Both Kirton and Strasser say once the company is interconnected with GT&T, it will take the firm only two months to get its act together.
"Following actual completion of interconnection work, Cel*Star Guyana will require two months of testing the system before launching our service to ensure that when we do launch, the service will be of the highest quality," Strassers says. He adds that the testing stage is key to superior service and Cel*Star did not believe in mediocrity. He says while the firm is eager to launch, it will not take short cuts to compromise quality.
GT&T halted work to interconnect Cel*Star after it was put on notice by Cel*Star Caribbean, which claims to be the lawful agents of Cel*Star Guyana Inc, of a lawsuit in Florida challenging the present ownership.
This brought into question whether the current directors and managers of Cel*Star Guyana Inc were the legal agents for the firm. GT&T, upon legal advice, decided that it would be guided by a court ruling on the issue and halted work on the interconnection agreement.
Cel*Star Guyana Inc has since moved to the local courts seeking a declaration that the current owners are the lawful owners and Strasser has been lobbying the wider private sector to accept that his firm is getting a raw deal with its US$6M investment in Guyana.

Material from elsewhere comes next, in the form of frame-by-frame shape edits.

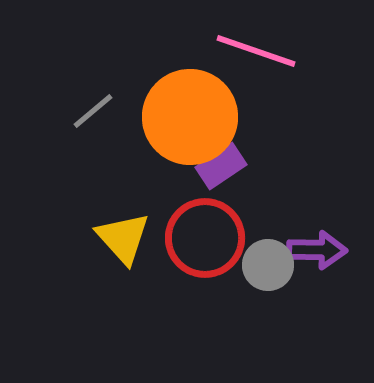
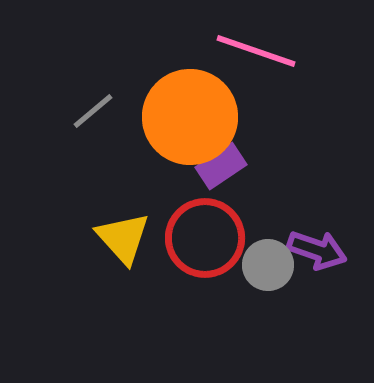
purple arrow: rotated 18 degrees clockwise
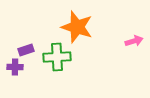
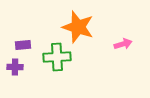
orange star: moved 1 px right
pink arrow: moved 11 px left, 3 px down
purple rectangle: moved 3 px left, 5 px up; rotated 14 degrees clockwise
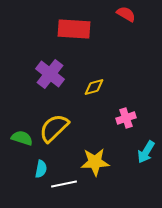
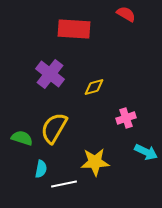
yellow semicircle: rotated 16 degrees counterclockwise
cyan arrow: rotated 95 degrees counterclockwise
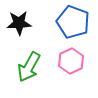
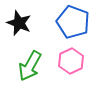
black star: rotated 25 degrees clockwise
green arrow: moved 1 px right, 1 px up
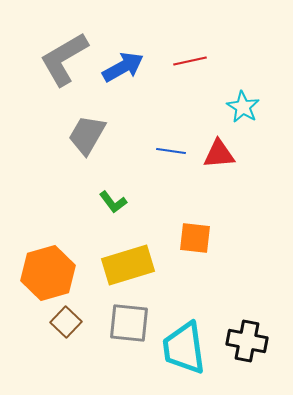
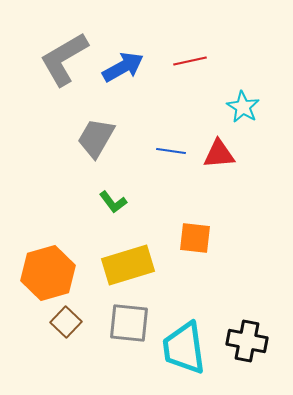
gray trapezoid: moved 9 px right, 3 px down
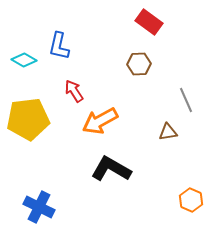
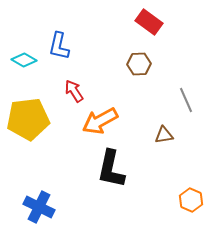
brown triangle: moved 4 px left, 3 px down
black L-shape: rotated 108 degrees counterclockwise
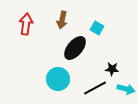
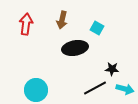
black ellipse: rotated 40 degrees clockwise
cyan circle: moved 22 px left, 11 px down
cyan arrow: moved 1 px left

However, GT&T's position remains that it has to be sure that it is dealing with the legal agents of the firm and this is the responsible thing to do. Legal sources said it is not an issue that GT&T signed an agreement with Cel*Star, a corporate entity, and is therefore bound to interconnect. But rather, it is whether the persons it is dealing with are the lawful agents.
GT&T's Chief Executive Officer, Sonita Jagan, says the issue of whether Greg Libertiny, who signed the interconnection agreement, had the authority to so do is now "subsumed" by the legal issues of ownership. GT&T had asked Cel *Star to provide the authority of Libertiny to have signed the interconnection agreement or ratification of this authority.
Strasser told Stabroek Business that Cel*Star forwarded this authority to GT&T and did so on three occasions. He forwarded to this publication a copy of a resolution naming Libertiny a director as the authority.
But while the resolution is subject to query on the basis that it is not the same resolution on the company's file (which was improperly filed in the first place) in the Company Registry, legal sources point out that a resolution appointing a director is not authority to conduct business on behalf of a corporate entity.
Only the board of directors of Cel*Star, sources say, could issue the authority to Libertiny to sign and there is no such authority in the Company Registry.
GT&T has not been given this ratification either.
Legal sources say the issue of Libertiny's authority can be sorted out quickly with a mere ratification by the board that he was authorised to sign but the issue has become secondary as the substantive issue now is whether GT&T is dealing with the rightful agents of Cel*Star.